L’Easybreath, comprendre "respiration facile", c'est un produit qui a mis au placard le vieux masque tuba. Primé en interne, commercialisé depuis 2014, ce masque qui recouvre intégralement le visage et dont le slogan est "Voir et Respirer dans l'eau comme sur terre !" avait connu la rupture de stock dès le premier été de vente. "On a été sollicités par téléphone, par mail, sur les réseaux depuis 2-3 jours", explique Philippe Dourcy, directeur de la communication externe de Décathlon France.
   

Décathlon solidaire


Selon le Corriere della Sera, l’idée serait partie d'Italie, autour de l’hôpital de Gardone Vol Trompia, près de Brescia (nord de l’Italie). Une entreprise associée à des soignants a imaginé l'adaptation du masque Décathlon : "Nous avons analysé la proposition du docteur et nous avons conclu que le masque Easybreath de Decathlon était celui qui se prêtait le mieux à nos exigences, raconte Alessando Romaioli, ingénieur dans l'entreprise Isinnova. Décathlon nous a répondu qu’ils en avaient des dizaines de milliers en magasin. Ensuite, nous avons imprimé en 3D les raccords nécessaires entre le masque et les tubes d’hôpital standard.
 
Charlotte valve

L'entreprise italienne, qui a publié un mode d'emploi de cette "adapatation" précise : “Il s’agit d’un produit modifié de façon artisanale pour aider dans des situations d’urgence, si possible il faut toujours privilégier les produits certifiés”.  

"On a du stock"


« Les hôpitaux veulent le tester comme une solution pour aider le personnel soignant à se protéger avec des modifications évidemment, en adaptant notamment les valves, explique Philippe Dourcy. La Timone à Marseille,  Robert Debré à Paris, travaillent dejà dessus avec la recherche. Le CHU  de Lille ne nous a pas encore sollicités ».

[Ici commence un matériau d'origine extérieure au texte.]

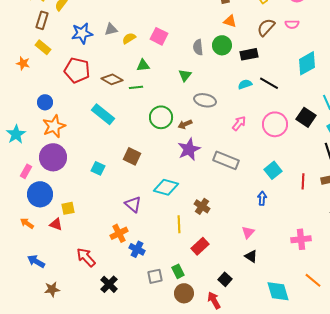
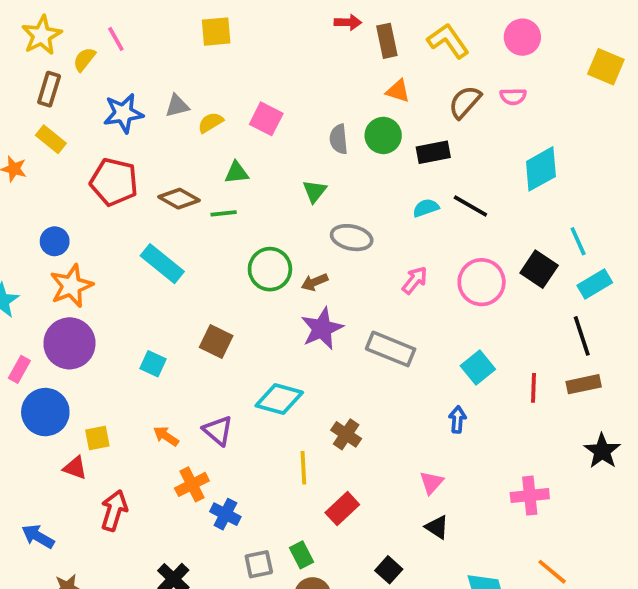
orange arrow: (27, 223) -> (166, 436), moved
red arrow: (86, 257) -> (114, 510), moved, turned 60

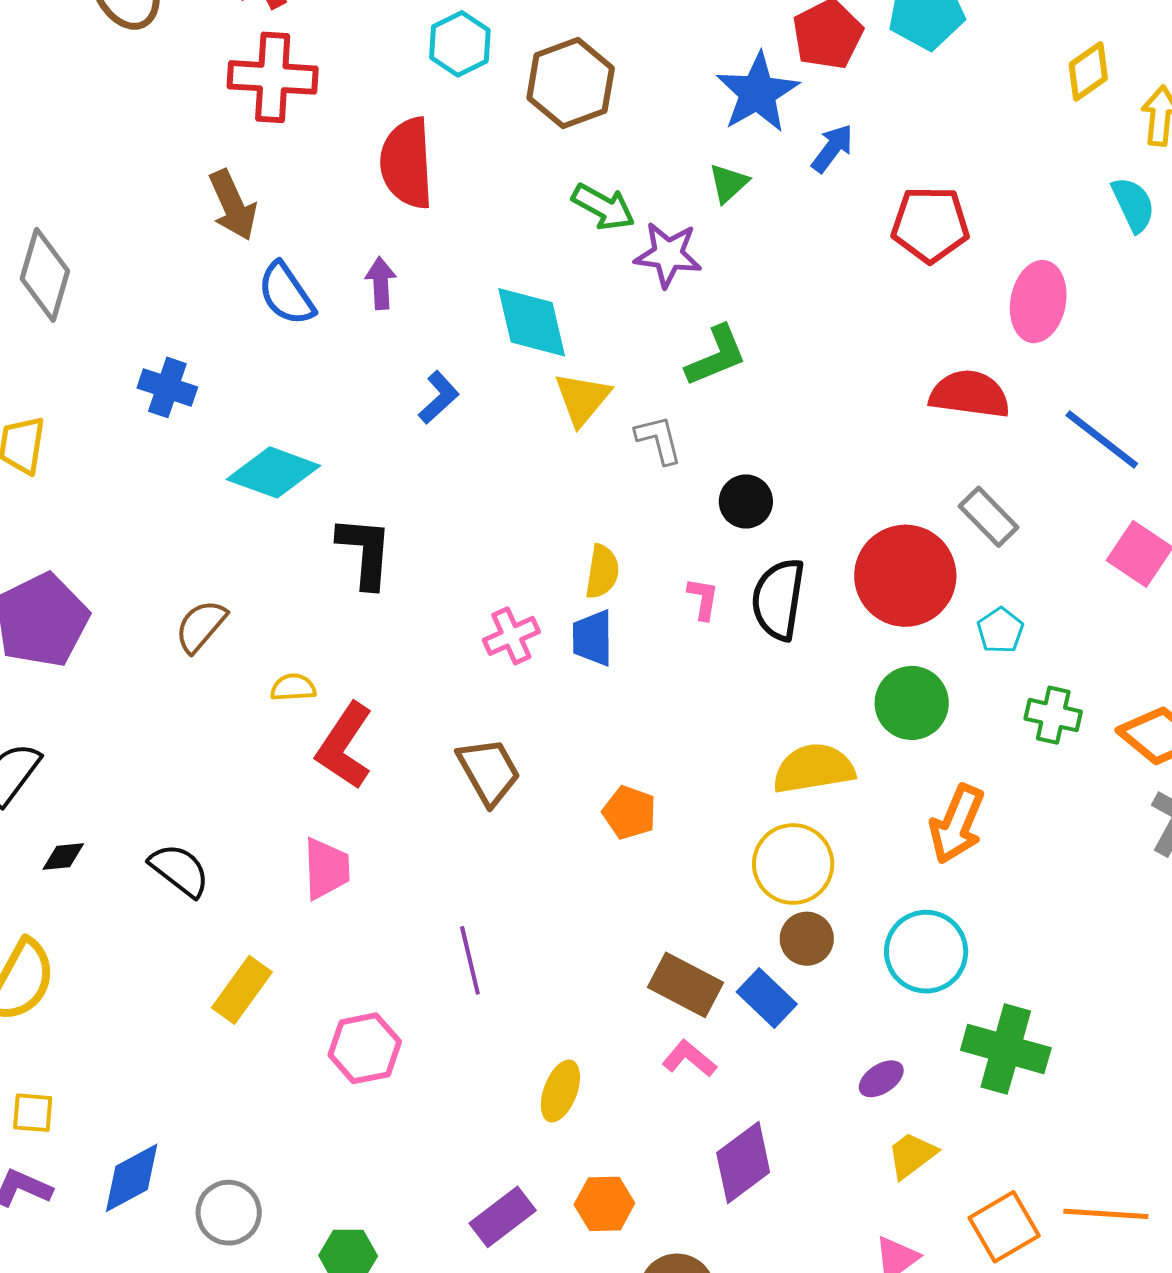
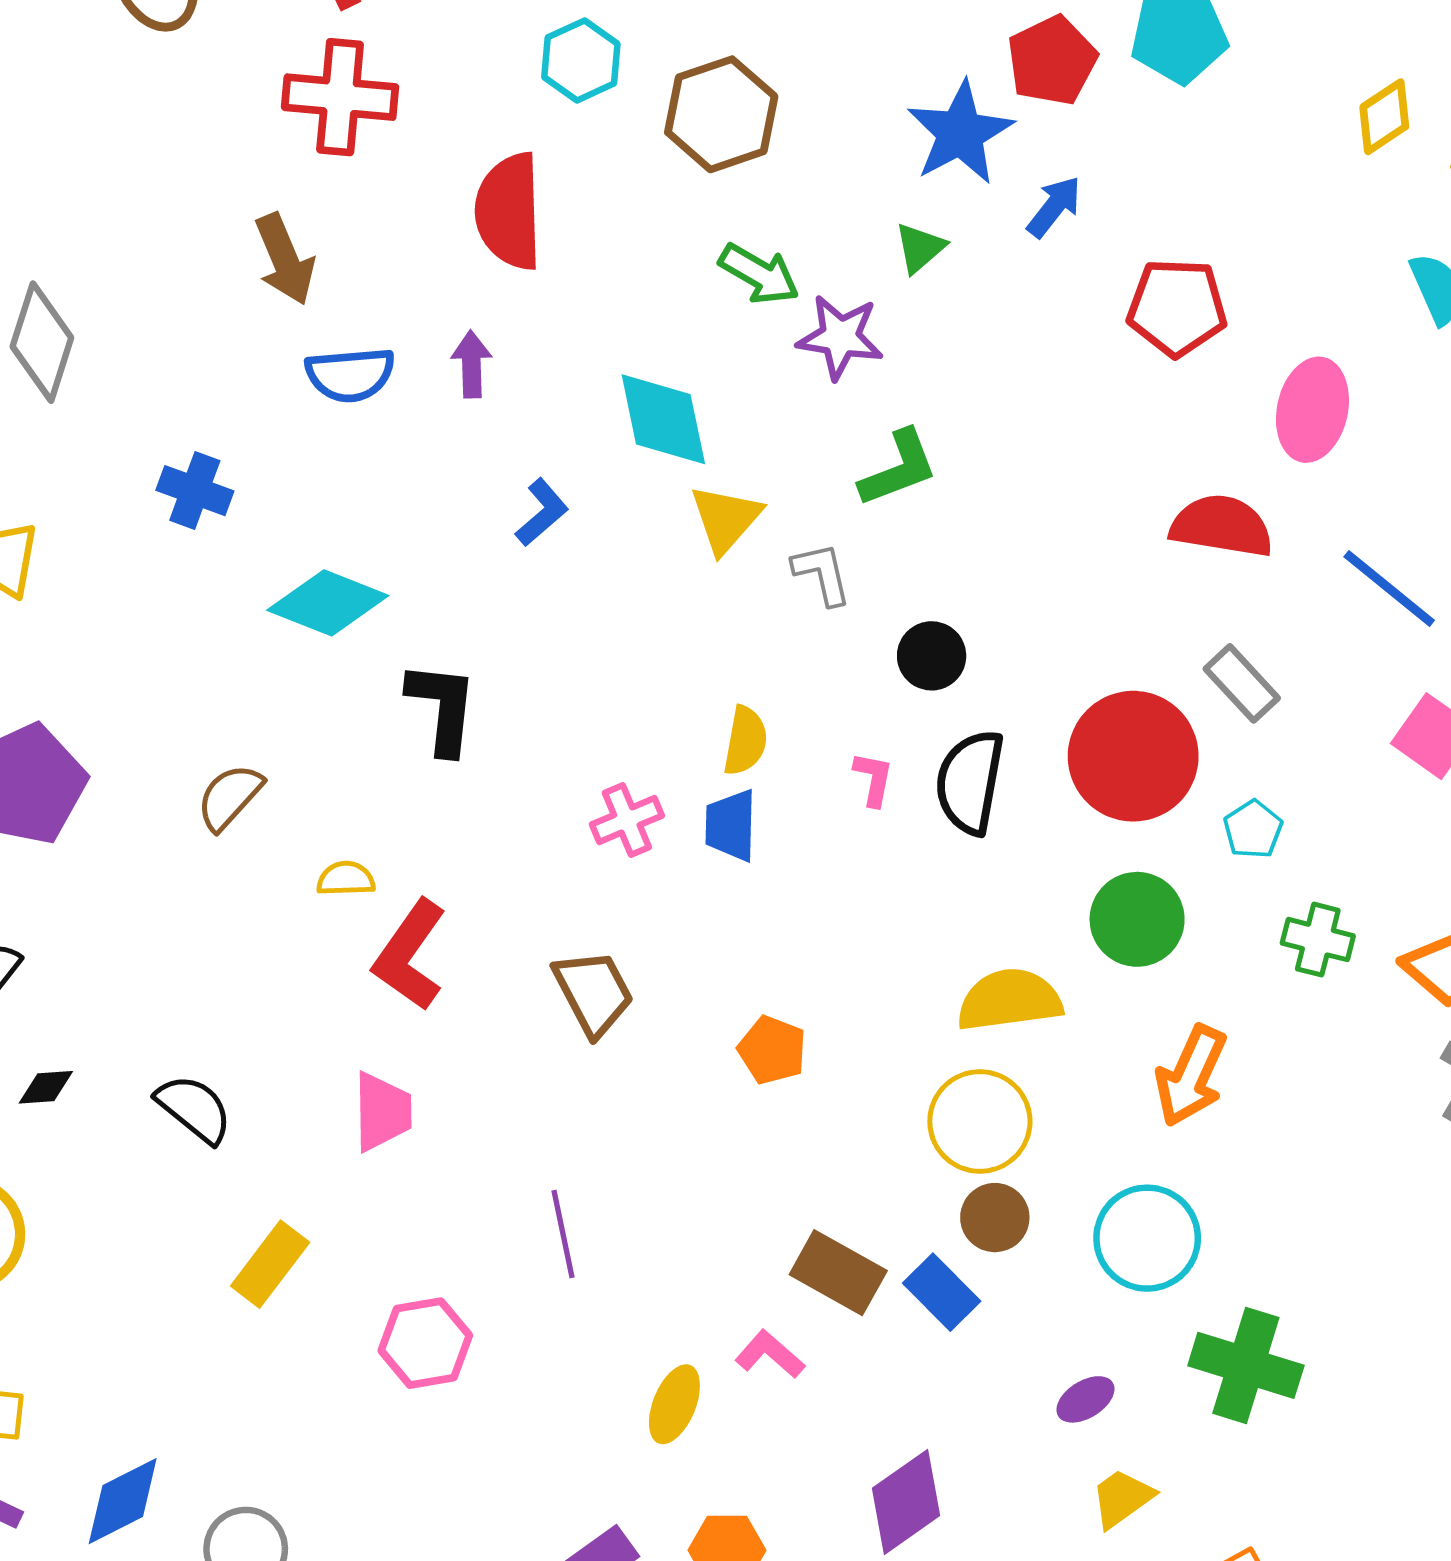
blue semicircle: (286, 294) -> (350, 375), turned -62
pink L-shape: (689, 1059) -> (770, 1354), moved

Solidaire, Décathlon a donc fait livrer des échantillons, et donné environ 300 masques pour l’instant…: "Mais on tient à dire que si on les donne volontiers pour protéger les soignants et le personnel médical, il ne nous appartient pas de donner une validation sanitaire. Les hôpitaux testent, vont l’adapter, modifier des pièces mais nous n’avons pas les compétences pour savoir oui ou non si ces changements vont répondre positivement à leur priorité : protéger le personnel soignant de l’épidémie, car la fonction première de ce produit, c’est de faire de la randonnée aquatique."
 
Une solution parmi d’autres, pour répondre à l’urgence. Mais si elle obtenait des garanties, Philippe Dourcy l’assure, il y a du stock… "Oui, nous serions en capacité d’en fournir en quantité". En vue de l’été, il faut dire que les rayons des magasins de sport allaient commencer à bien se garnir de ce produit vedette, vendu 20 euros en rayon.